Date of Award

Spring 5-15-2022

Degree Type

Thesis

Degree Name

Master of Arts (MA)

Department

Communication and Rhetorical Studies

Advisor(s)

Morris III, Charles E.

Keywords

Affect, George Floyd, Social Movements, Witnessing

Subject Categories

African American Studies | Arts and Humanities | Communication | Race, Ethnicity and Post-Colonial Studies | Social and Behavioral Sciences | Speech and Rhetorical Studies

Abstract

Following the murder of George Floyd in May of 2020 by police officer Derek Chauvin, a protest began in the city of Minneapolis that resulted in the burning down of the third precinct police building, the looting of a local Target, and the destruction of over one hundred buildings in the area.
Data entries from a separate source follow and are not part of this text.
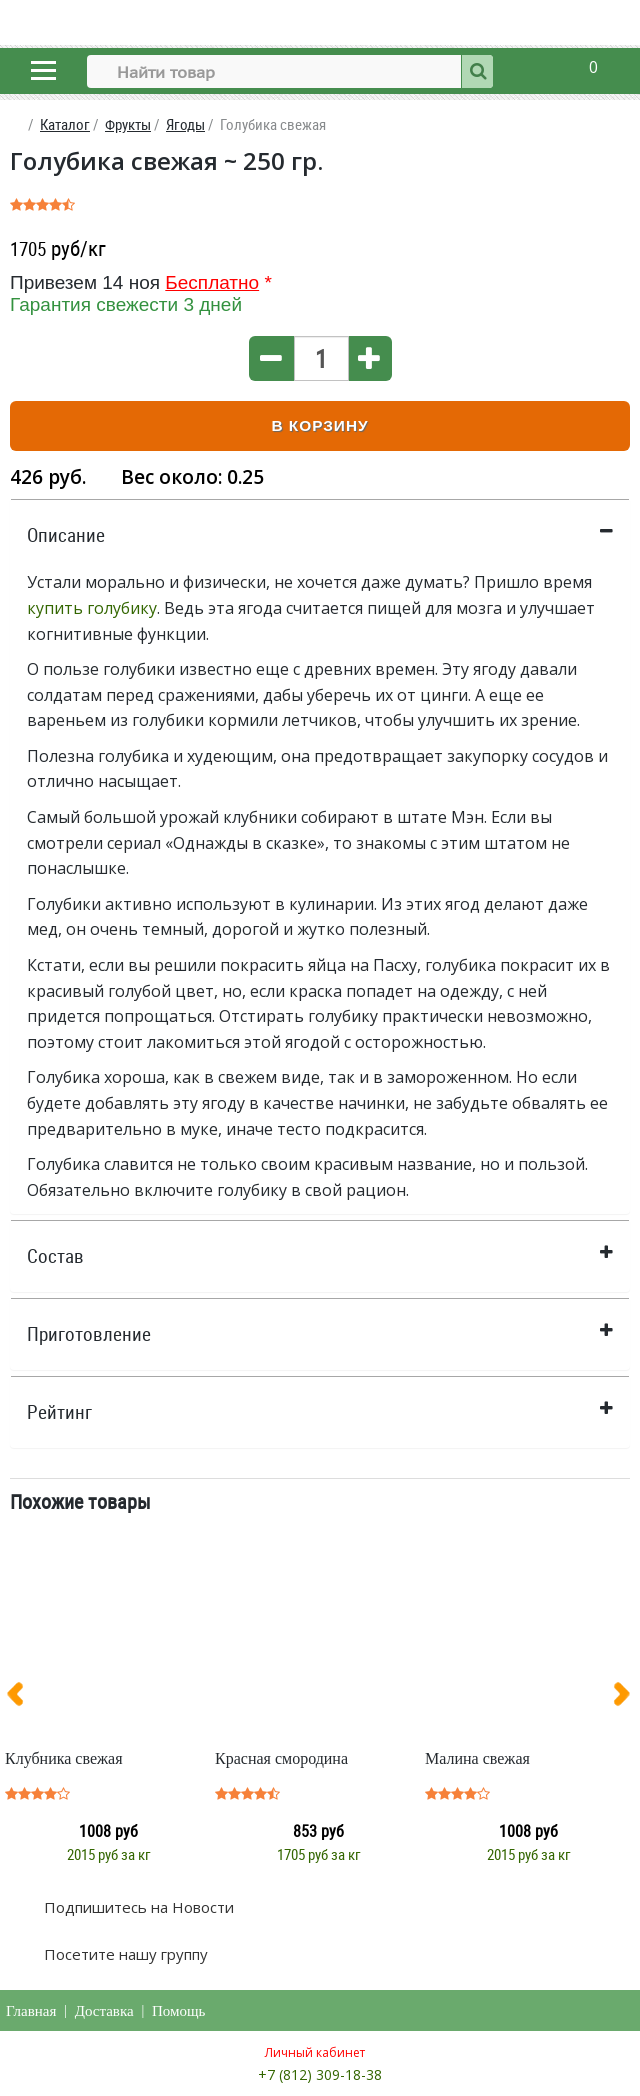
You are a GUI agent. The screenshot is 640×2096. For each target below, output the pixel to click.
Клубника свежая (64, 1758)
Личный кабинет (315, 2052)
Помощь (178, 2011)
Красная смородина (281, 1758)
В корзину (319, 425)
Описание (66, 535)
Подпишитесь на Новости (137, 1907)
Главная (31, 2011)
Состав (55, 1256)
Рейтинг (59, 1412)
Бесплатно (212, 282)
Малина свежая (477, 1758)
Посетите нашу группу (124, 1954)
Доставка (104, 2011)
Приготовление (89, 1334)
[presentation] (23, 1698)
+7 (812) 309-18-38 (320, 2074)
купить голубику (92, 608)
But despite this violence, the Minneapolis uprising sparked a wave of protests that spread to over sixty countries on every continent of the globe. Why was Floyd's murder so politically mobilizing? And why did this protest inspire so many others? To answer these questions, I treat the video recording of Floyd's murder as a rhetorical text which has the capacity to transform viewers into affective witnesses. Then, by carefully analyzing statements made by participants of the Minneapolis uprising, I show how protest participants used the affective experience of witnessing Floyd's murder to weave a complex justification for the violence of the protest. I argue that this view of the protest helps explain its success in spreading, as well as its ultimate undermining in the American social consciousness. This project has implications for how, through rhetoric, individuals and social movements are able to reach beyond the limits of a conceptual framework of meaning and gesture towards new horizons of intelligibility. This project also supports and complicates several theoretical conceptions of witnessing.